Some of you know that every Sunday when I walk into the hospital to work, I send a photo to Instagram and Facebook. “Happy Sunday” is what I write. For a couple years, every time I went for a run, I posted a photo of a coffee mug on the railing of our deck. It was my way of telling a friend I was running. It was a way to be accountable to him, and, if there were too many gaps, permission for him to ask how I was doing. At the end of most shifts, I send Nancy a photo of my foot, walking down the hospital hallway. It’s a way of saying, “I’m on my way home.”
Words would work in all these situations, of course. Like sermons work, or speeches, or texts, or Facebook posts. But sometimes, showing conveys the message as much as telling does.
The other day we looked at David’s decision to make a house for God. David was in his own house, feeling bad that God only had a tent.
As I thought about that text, I remembered words that are attributed to David. If they are his, they reflect his experience living outdoors, as a shepherd, as a soldier, as an exile.
The heavens declare the glory of God;
the skies proclaim the work of his hands.

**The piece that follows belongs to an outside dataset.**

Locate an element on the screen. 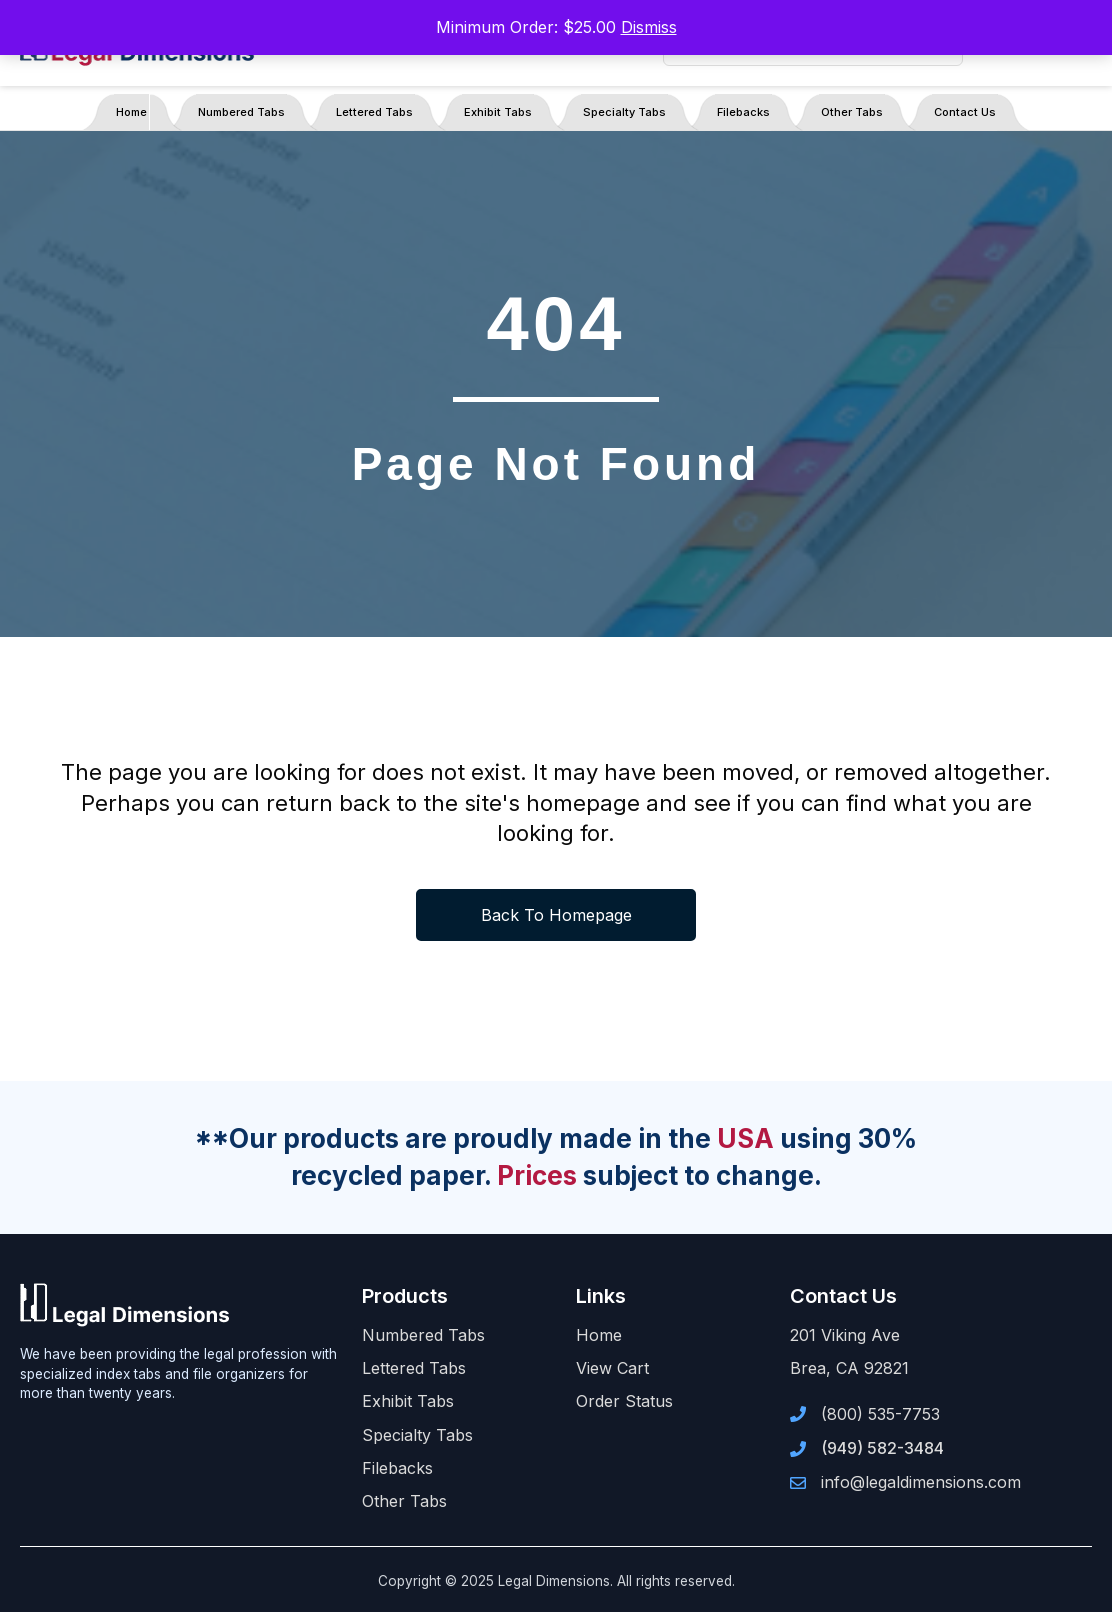 Image resolution: width=1112 pixels, height=1612 pixels. Filebacks is located at coordinates (743, 112).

Day after day they pour forth speech;
night after night they reveal knowledge.
They have no speech, they use no words;
no sound is heard from them.
Yet their voice goes out into all the earth,
their words to the ends of the world.
These words look at an image, nature in this case, and assign meaning. For David, and for many people, natural beauty is a like my photos sent to the people I know. The image proclaims my running or my departure for home. The stars and sunsets, in David’s words, proclaim God’s glory.
So why did David think God needed a house? Perhaps his comfort captivated him. Perhaps living in a building that he hired people to build suggested to him that God could be contained that way, too.
I wonder how much the images we attend to shape, and maybe limit, how we hear and see God.